Formula: I = Q/t (where I = current, Q = charge, and t = time)
Unit: Ampere (A), which is equal to Coulombs per second (C/s).
Analogy: Imagine a busy street in Johannesburg during rush hour. The number of cars passing a specific point every minute is analogous to the current – the higher the number of cars, the higher the current.
Voltage (V): Voltage, also known as potential difference, is the electrical "pressure" that drives the current through a circuit. It's the force that pushes the electrons along the circuit.
Definition: The amount of electrical potential energy per unit charge. In simpler terms, it's the amount of work needed to move a unit of electric charge between two points in an electric circuit.
Unit: Volt (V), which is equal to Joules per Coulomb (J/C).
Analogy: Consider a water pump connected to a pipe. The pump provides the pressure that pushes the water through the pipe. The voltage in a circuit is like the water pump.
Battery as a Source: A battery provides this "pressure" or voltage. A typical AA battery provides 1.5
V. Resistance (R): Resistance is the opposition to the flow of electric current in a circuit. Different materials offer different levels of resistance. For example, copper wires have low resistance, allowing electricity to flow easily, while materials like rubber have high resistance, preventing electricity from flowing easily.
Definition: The opposition to the flow of electric current.
Unit: Ohm (Ω).
Analogy: Imagine a narrow section in a water pipe. This narrow section makes it harder for the water to flow through, creating resistance.
Factors affecting resistance: Length: The longer the wire, the higher the resistance. Think of it like a longer pipe offering more friction to the water flow.
Cross-sectional area: The thinner the wire, the higher the resistance. A thinner pipe restricts water flow more than a wider pipe.
Material: Different materials have different inherent resistances. Copper has low resistance, while nichrome (used in heaters) has higher resistance.
Temperature: For most conductors, resistance increases with temperature.
Ohm's Law: Ohm's Law describes the relationship between voltage (V), current (I), and resistance (R). It states that the voltage across a conductor is directly proportional to the current flowing through it, provided the temperature remains constant.

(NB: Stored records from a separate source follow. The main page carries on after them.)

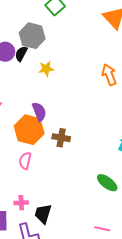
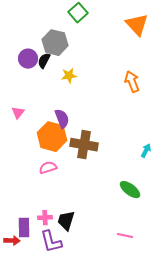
brown cross: (61, 138) -> (84, 145), size x1.5
pink semicircle: (25, 161) -> (48, 168), turned 60
pink cross: (21, 203) -> (45, 218), moved

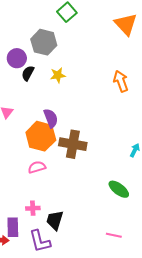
black semicircle: (44, 61) -> (28, 73), moved
pink cross: (45, 218) -> (33, 208), moved

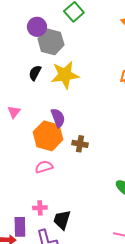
purple circle: (17, 58) -> (37, 27), moved
yellow star: (58, 75) -> (65, 75), size x1.8
brown cross: (73, 144) -> (80, 144), size x0.6

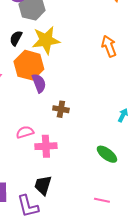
orange hexagon: (48, 136) -> (29, 65), moved
pink cross: (40, 208) -> (46, 146), moved, size x1.5

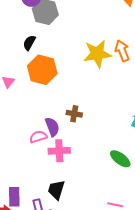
yellow star: (46, 40) -> (97, 54), moved
purple semicircle: (39, 83) -> (52, 127), moved

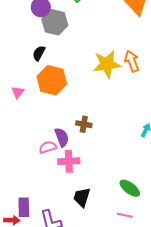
green ellipse: (120, 159) -> (130, 188), moved
black trapezoid: (56, 190) -> (82, 197), moved

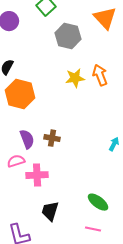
gray hexagon: (55, 22) -> (68, 36), moved
yellow star: (107, 64) -> (75, 78), size x0.7
purple semicircle: (62, 137) -> (27, 139), moved

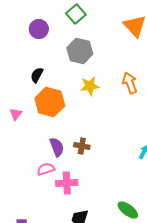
gray hexagon: (68, 36) -> (80, 51), moved
yellow star: (75, 78) -> (90, 86), moved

Formula: V = IR Meaning: If you increase the voltage (V), the current (I) will also increase, assuming resistance (R) stays constant. If you increase the resistance (R), the current (I) will decrease, assuming voltage (V) stays constant.
Analogy: Using our water pipe analogy: Increasing the water pressure (voltage) will increase the water flow (current). Increasing the narrowness of the pipe (resistance) will decrease the water flow (current).
Example 1: A light bulb is connected to a 220V power source. The current flowing through the bulb is 0.5A. Calculate the resistance of the light bulb.
Given:
Voltage (V) = 220V
Current (I) = 0.5A
Formula: V = IR => R = V/I
Solution: R = 220V / 0.5A = 440 Ω
Answer: The resistance of the light bulb is 440 ohms.
Example 2: A heater element has a resistance of 20 ohms. If a current of 10A flows through the element, what is the voltage across the element?
Given:
Resistance (R) = 20 Ω
Current (I) = 10 A
Formula: V = IR
Solution: V = 10A 20 Ω = 200 V
Answer: The voltage across the heater element is 200 volts.
Example 3: A cellphone charger delivers a voltage of 5V. If the internal resistance of the charging circuit is 2.5 ohms, what is the current flowing into the cellphone?
Given:
Voltage (V) = 5V
Resistance (R) = 2.5 Ω
Formula: V = IR => I = V/R
Solution: I = 5V / 2.5 Ω = 2 A
Answer: The current flowing into the cellphone is 2 amps.
Guided Practice (With Solutions)
Question 1: A resistor is connected to a 12V battery, and a current of 0.2A flows through it. What is the resistance of the resistor?
Solution:
Given: V = 12V, I = 0.2A
Ohm's Law: V = IR, therefore R = V/I
R = 12V / 0.2A = 60 Ω
Answer: The resistance of the resistor is 60 ohms.
Commentary: This is a straightforward application of Ohm's Law. We are given the voltage and current and asked to find the resistance.